Picture credit: Leonard John Matthews Knowing our personality type helps us understand how we like to approach new situations.

In today's marketplace the change we're most often confronted with is organizational change.

Whether we're hired, fired, merged, or acquired - change is constant.

To make sense of it for ourselves, we need to honor our preferences to help us move through the various stages of the change process. Asking questions and engaging in a dialogue might help:

How do you like to receive and process information? Take time out to review memos and discuss what's happening with your colleagues. Request more detailed or broad strokes as necessary. How do the changes connect to short and long-term goals and visions?

If you're wondering how the decision was reached, ask about which alternatives were being considered that didn't make the cut. It's ok to enquire about the underlying "why" and which values and goals informed the decision. Most companies link their performance reviews to your behaving according to company culture, it's only fair the strategic decisions be measured along the same lines.

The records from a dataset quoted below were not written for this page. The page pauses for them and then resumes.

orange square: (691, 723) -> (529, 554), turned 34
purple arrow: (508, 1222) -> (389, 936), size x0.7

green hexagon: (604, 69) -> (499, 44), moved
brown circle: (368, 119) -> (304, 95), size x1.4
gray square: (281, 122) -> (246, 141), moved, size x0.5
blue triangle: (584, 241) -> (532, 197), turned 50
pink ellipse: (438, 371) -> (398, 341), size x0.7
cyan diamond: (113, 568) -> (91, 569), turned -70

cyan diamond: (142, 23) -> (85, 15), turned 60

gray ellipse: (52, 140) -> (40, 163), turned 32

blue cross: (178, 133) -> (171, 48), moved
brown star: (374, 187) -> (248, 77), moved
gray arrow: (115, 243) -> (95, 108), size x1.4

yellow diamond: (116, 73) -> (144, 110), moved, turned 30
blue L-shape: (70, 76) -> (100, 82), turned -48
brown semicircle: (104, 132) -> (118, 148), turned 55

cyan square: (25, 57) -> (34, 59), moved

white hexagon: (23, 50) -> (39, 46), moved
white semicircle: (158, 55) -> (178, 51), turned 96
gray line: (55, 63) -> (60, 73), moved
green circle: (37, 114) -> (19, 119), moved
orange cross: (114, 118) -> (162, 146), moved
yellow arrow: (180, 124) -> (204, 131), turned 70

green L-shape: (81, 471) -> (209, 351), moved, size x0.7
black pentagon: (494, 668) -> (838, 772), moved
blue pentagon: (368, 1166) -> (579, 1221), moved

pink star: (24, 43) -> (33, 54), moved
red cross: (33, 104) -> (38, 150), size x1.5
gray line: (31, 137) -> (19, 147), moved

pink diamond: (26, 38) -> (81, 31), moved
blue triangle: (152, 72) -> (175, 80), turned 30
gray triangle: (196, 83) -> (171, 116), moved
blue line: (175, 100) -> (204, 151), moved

How is this change process going to proceed? What are the milestones and how will you know you're on track? Who will be measuring progress and according to which standards? Transparent communication is key, and communication is a two-way street. If you're not hearing any, start the conversation.

We've mentioned Kotter's 8 Steps in relation to personality type and expat assignments before, and I also want to mention Virginia Satir's Change Model. I went through a simulation with Steven M. Smith during an AYE Conference and it really brought home the different stages. You can read an excellent in-depth analysis of it on his blog.

At the end of the day, we fear most that which we don't understand. Try to understand what's going on, and you'll be in a much better position to make sound decisions.